Nutrition per portion

Ingredients
  • For original gravad lax with dill:
  • 500g centre-cut salmon fillet, skin on
  • 40g coarse sea salt
  • 30g caster sugar
  • 40g fresh dill, including stalks (divided into two bunches of 30g and 10g)
  • 15g parsley
  • 1 tablespoon coriander seeds, lightly crushed
  • 0,5 tablespoon peppercorns (black, or white), lightly crushed
  • Zest of one lemon
  • -
  • For beetroot gravad lax:
  • 500g centre-cut salmon fillet, skin on
  • 40g coarse sea salt
  • 20g caster sugar
  • 1 large, or 2 small beetroots, grated
  • 1 tablespoon coriander seeds, lightly crushed
  • 0,5 tablespoon black peppercorns, lightly crushed
  • Zest of one orange
  • -
  • Gravad lax sauce (search for 'Mustard and Dill Sauce' on the website)

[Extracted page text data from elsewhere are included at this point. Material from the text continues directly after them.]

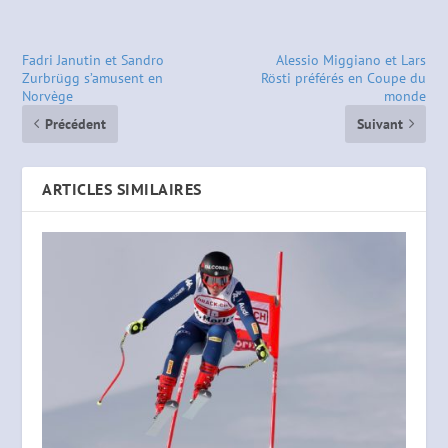
Fadri Janutin et Sandro
Alessio Miggiano et Lars
Zurbrügg s’amusent en
Rösti préférés en Coupe du
Norvège
monde
Précédent
Suivant
ARTICLES SIMILAIRES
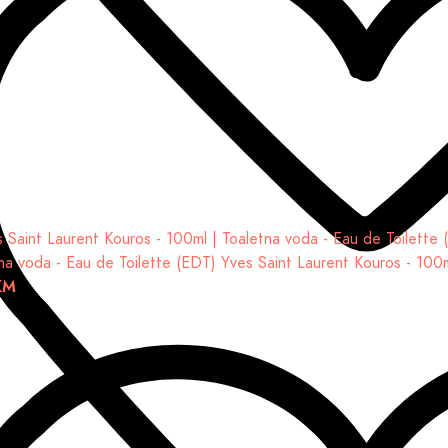
na voda - Eau de Toilette (EDT)
Yves Saint Laurent Kouros - 100
KM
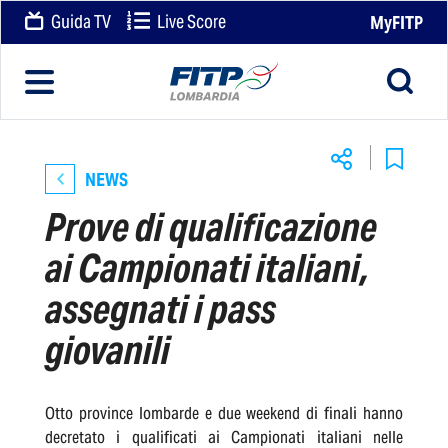
Guida TV
Live Score
MyFITP
NEWS
Prove di qualificazione
ai Campionati italiani,
assegnati i pass
giovanili
Otto province lombarde e due weekend di finali hanno
decretato i qualificati ai Campionati italiani nelle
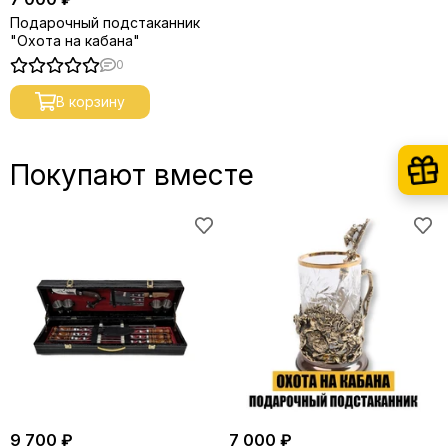
Подарочный подстаканник
"Охота на кабана"
0
В корзину
Покупают вместе
9 700 ₽
7 000 ₽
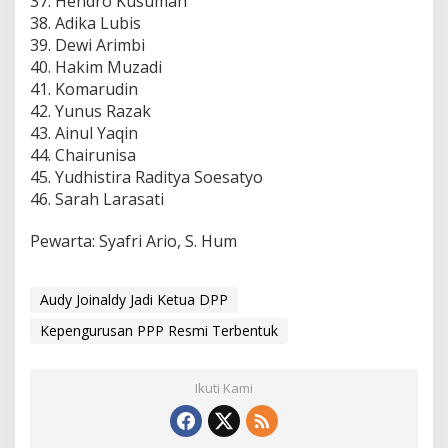
37. Hendro Kusumah
38. Adika Lubis
39. Dewi Arimbi
40. Hakim Muzadi
41. Komarudin
42. Yunus Razak
43. Ainul Yaqin
44. Chairunisa
45. Yudhistira Raditya Soesatyo
46. Sarah Larasati
Pewarta: Syafri Ario, S. Hum
Audy Joinaldy Jadi Ketua DPP
Kepengurusan PPP Resmi Terbentuk
Ikuti Kami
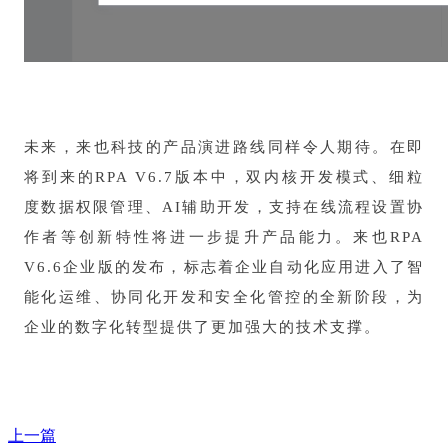
未来，来也科技的产品演进路线同样令人期待。在即
将到来的RPA V6.7版本中，双内核开发模式、细粒
度数据权限管理、AI辅助开发，支持在线流程设置协
作者等创新特性将进一步提升产品能力。来也RPA
V6.6企业版的发布，标志着企业自动化应用进入了智
能化运维、协同化开发和安全化管控的全新阶段，为
企业的数字化转型提供了更加强大的技术支撑。
上一篇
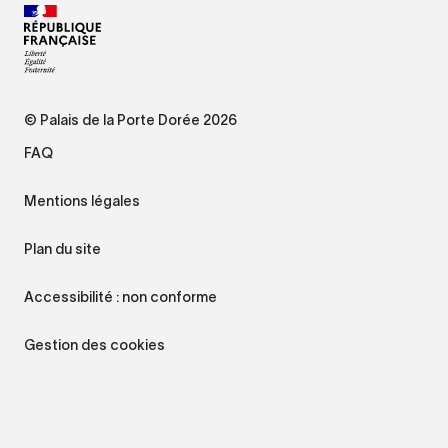
© Palais de la Porte Dorée 2026
FAQ
Mentions légales
Plan du site
Accessibilité : non conforme
Gestion des cookies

  • Some lettuce, or rye bread for serving (optional)
Method
500g of gravad lax serves about 4 - 5 people as an appetizer.
  1. If you are not sure about the freshness of the salmon freeze your piece of salmon for 24 hours before thawing and using it, or use already frozen fish.
  2. When defrosted, take the scales off of the salmon and remove small bones if there are any. Leave the skin on. If there are any very thin parts of meat along the edges, cut them off so that you have a piece of salmon of more or less equal thickness.
  3. With a sharp knife, cut some superficial cuts into the skin of the salmon about 4 - 5cm apart.
  4. For the gravad lax with dill: finely chop the parsley and finely chop 30g of the dill including stalks, reserving about 10g of fresh dill for after curing. For the gravad lax with beetroot: peel and then grate the beetroot, or chop in a food processor into a coarse paste.
  5. In a bowl, mix the salt, sugar, peppercorns, coriander seeds, lemon- or orange zest, and flavourings of choice (either the dill and parsley, or the grated beetroot.). Mix well and set aside.
  6. Place the salmon skin side down onto a tray covered with plastic wrap, or in a glass baking dish. Rub the curing mixture into the top of the salmon.
  7. Place a piece of plastic wrap over the fish and press down to tightly wrap the fish on all sides. Place a cutting board, or another tray, or dish on top of the plastic wrapped salmon. Place some heavy objects such as an iron-cast pan, or some cans on top of the cutting board, or tray to keep it weighed down. Refrigerate for 36 up to 48 hours, depending on your preference of texture and saltiness (read post for more info).
  8. When you feel like your salmon has cured enough, unwrap it and scrape off all the curing mixture. Slightly rinse the salmon with some cold water then pat dry with some paper towels.
  9. For the gravad lax with dill: take your remaining bunch of dill, remove the larger stalks and finely chop the fronds. Gently press the chopped dill onto the cured fish to create a thin green layer on top. For the gravad lax with beetroot: go immediately to step 10.
  10. To serve your fish, use a sharp slightly flexible knife to cut thin slices by holding the knife at a 45 degree angle against the salmon and by cutting each slice away from the skin (don’t eat the skin). Serve with mustard and dill sauce (recipe on the website), or condiment of your choice.
Uneaten gravad lax should be wrapped with cling film and refrigerated immediately. Use the cured salmon within 3 days, or freeze any unused pieces up to 2 months.